Трэверс в своей книге возмущается тем, что ее не пустили в Кремль. «Там сидят ОНИ – вот в чем причина. Но ведь Кремль такой огромный! Почему бы ИМ не занять одну часть и позволить нам осмотреть другую? Нет, ОНИ – повсюду. Обсуждают, поди, советскую пропаганду за рубежом, так что возгласы туристов не должны им мешать. Мы обречены бродить вдоль красных зубчатых стен – какой суровый приговор!» Забегая вперед, скажу, что только в 1955 году распахнулись все кремлевские ворота, после чего Владимир Высоцкий запел про нейтральную полосу. «Спит капитан и ему снится, что открыли границу, как ворота в Кремле».
Тамара Солоневич волновалась, проходя по особому пропуску через охрану под знакомыми ей с детства сводами Никольских ворот. «У меня сильно билось сердце.

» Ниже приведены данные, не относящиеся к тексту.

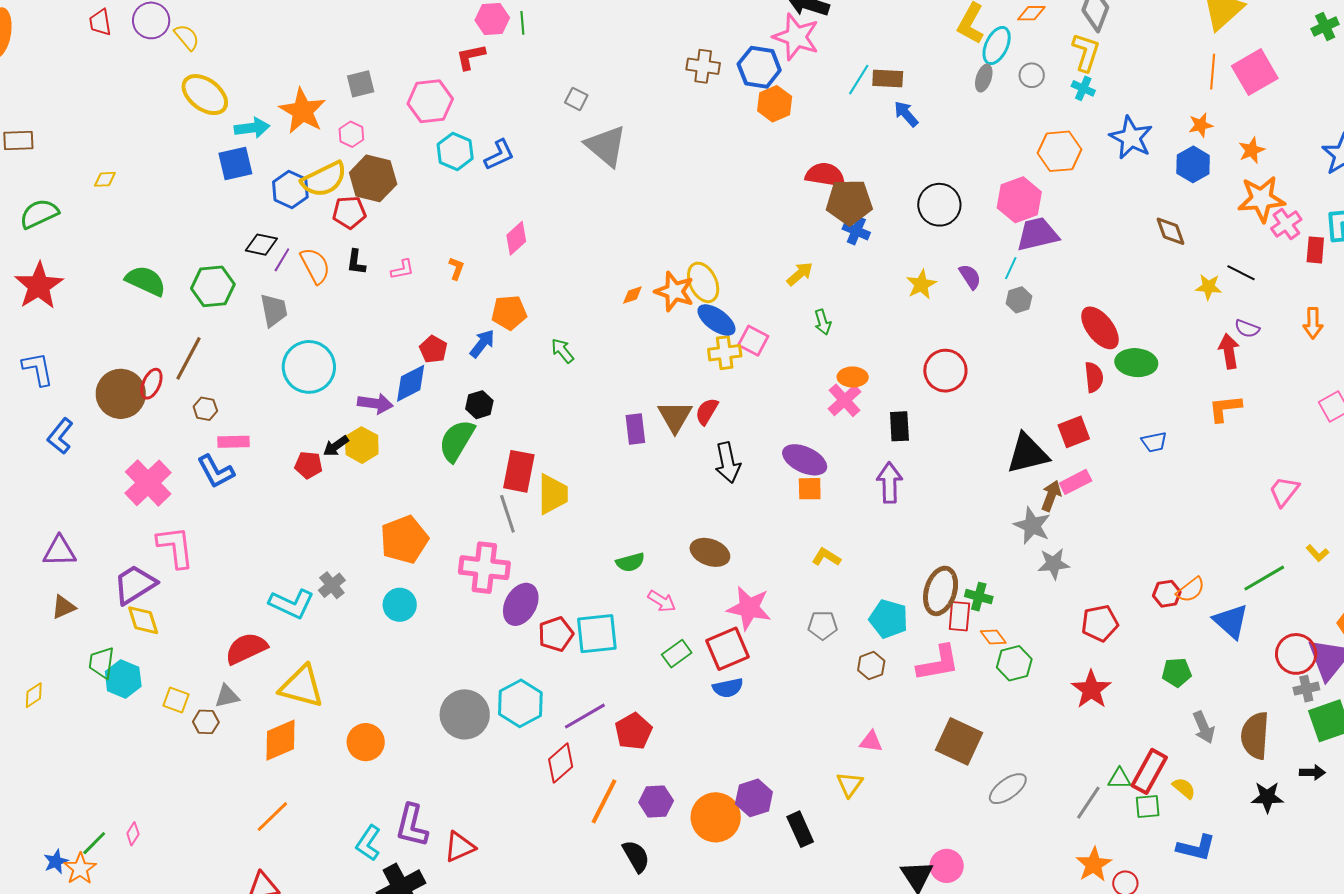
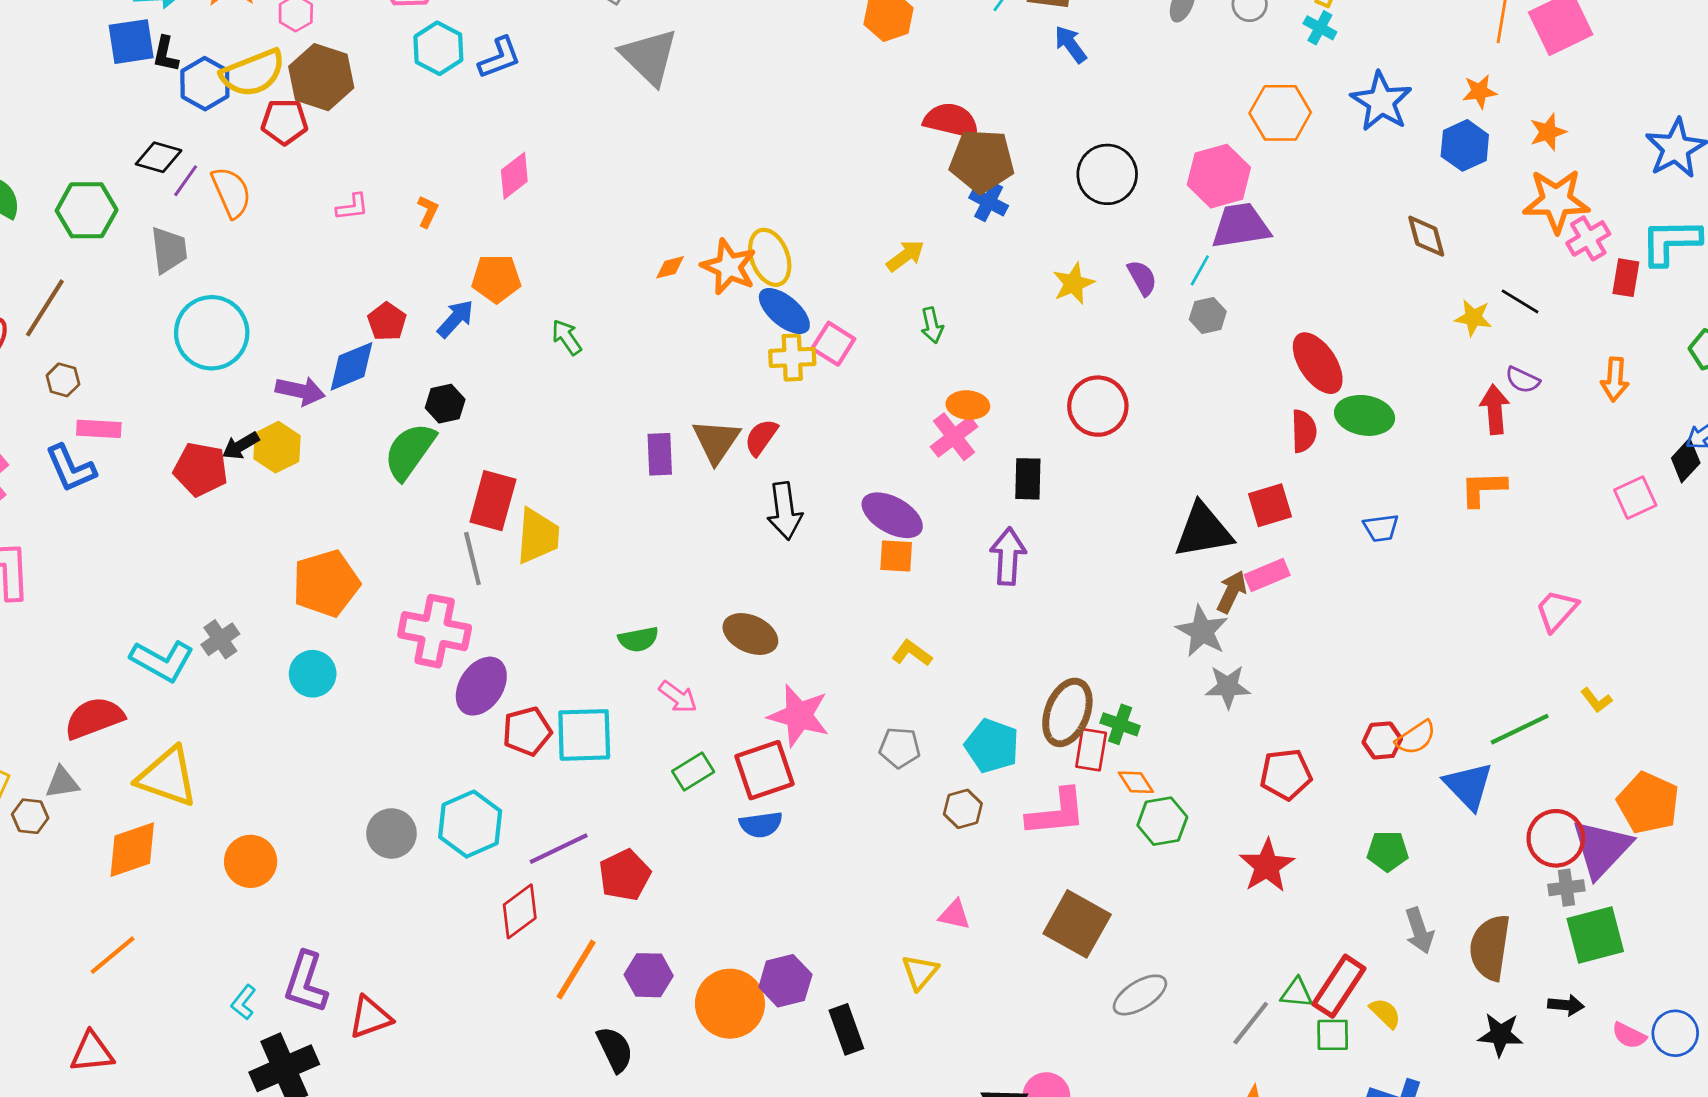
black L-shape: (356, 262) -> (166, 54), moved
red pentagon: (308, 465) -> (201, 469), size x1.4
gray circle: (465, 714) -> (391, 833), size x0.7
cyan L-shape: (368, 843) -> (244, 1002), size x0.7

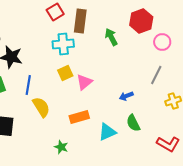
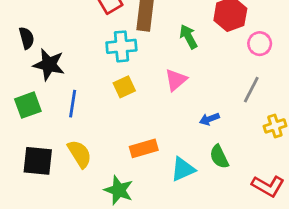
pink triangle: (84, 82) -> (176, 80), moved
yellow semicircle: (41, 107) -> (80, 154), moved
green star: (61, 147) -> (119, 190), size x1.5

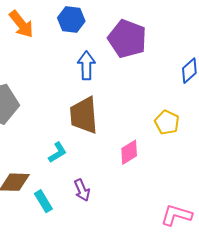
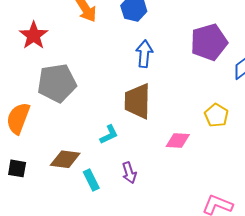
purple pentagon: (127, 39) -> (209, 42), moved, turned 30
pink diamond: (129, 152) -> (178, 141), turned 30

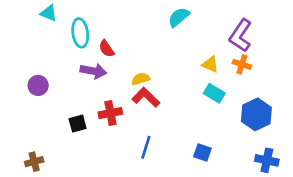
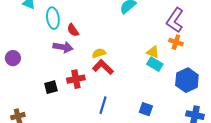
yellow triangle: (210, 64) -> (153, 52), moved
purple circle: (38, 85) -> (13, 58), moved

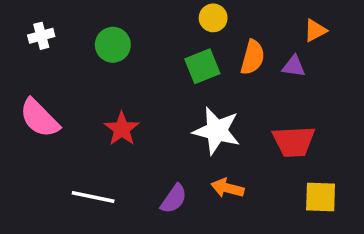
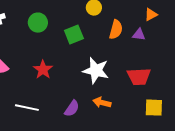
green square: (202, 66) -> (74, 35), moved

Ведь я вхожу в цитадель большевизма. Здесь где-то, в этих прекрасных белых дворцах, решаются судьбы моего народа, здесь выносятся драконовские и бессмысленные законы, здесь спит, ест и живет всеми ненавидимый, страшный Сталин». (Разумеется, этот ее рассказ, как и другие, были опубликованы в ее книге после отъезда из СССР – в 1932 году она заключила фиктивный брак с немецким гражданином и уехала в Германию.) По безлюдному Кремлю они пришли в безлюдную Оружейную палату, где на все залы они оказались единственными посетителями. Австралиец поинтересовался, нельзя ли ему повидать Сталина, и узнав, что нельзя, заметил: «Странно, ведь даже папу римского можно видеть».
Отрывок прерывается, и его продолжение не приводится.